[Records from a data collection]
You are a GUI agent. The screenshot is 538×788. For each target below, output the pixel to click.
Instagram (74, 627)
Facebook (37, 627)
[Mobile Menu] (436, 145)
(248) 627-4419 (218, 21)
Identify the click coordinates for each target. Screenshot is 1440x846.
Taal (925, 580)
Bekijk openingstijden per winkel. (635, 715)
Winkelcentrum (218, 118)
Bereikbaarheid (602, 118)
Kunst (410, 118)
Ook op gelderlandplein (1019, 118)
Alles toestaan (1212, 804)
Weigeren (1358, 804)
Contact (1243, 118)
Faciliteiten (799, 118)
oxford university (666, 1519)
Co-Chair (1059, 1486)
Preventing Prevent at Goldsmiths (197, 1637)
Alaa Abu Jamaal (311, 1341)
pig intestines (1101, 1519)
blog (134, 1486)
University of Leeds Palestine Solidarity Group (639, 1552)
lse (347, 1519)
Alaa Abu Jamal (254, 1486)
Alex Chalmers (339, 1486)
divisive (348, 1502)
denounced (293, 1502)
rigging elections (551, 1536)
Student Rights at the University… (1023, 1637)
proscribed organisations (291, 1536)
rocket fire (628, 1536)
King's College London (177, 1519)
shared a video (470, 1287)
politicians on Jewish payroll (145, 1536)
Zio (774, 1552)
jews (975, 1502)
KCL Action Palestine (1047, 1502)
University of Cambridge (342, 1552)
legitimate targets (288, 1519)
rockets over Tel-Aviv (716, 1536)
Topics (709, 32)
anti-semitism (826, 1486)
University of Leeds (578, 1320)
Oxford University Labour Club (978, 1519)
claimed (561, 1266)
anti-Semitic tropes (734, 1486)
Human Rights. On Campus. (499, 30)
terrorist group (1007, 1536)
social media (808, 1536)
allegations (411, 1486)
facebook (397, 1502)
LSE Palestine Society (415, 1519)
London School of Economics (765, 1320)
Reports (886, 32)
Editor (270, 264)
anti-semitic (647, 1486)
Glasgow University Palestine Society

Exercise details ▸
The answer should consist of every line above in which "Society" appears.

Reply to the task ▸
LSE Palestine Society (415, 1519)
Glasgow University Palestine Society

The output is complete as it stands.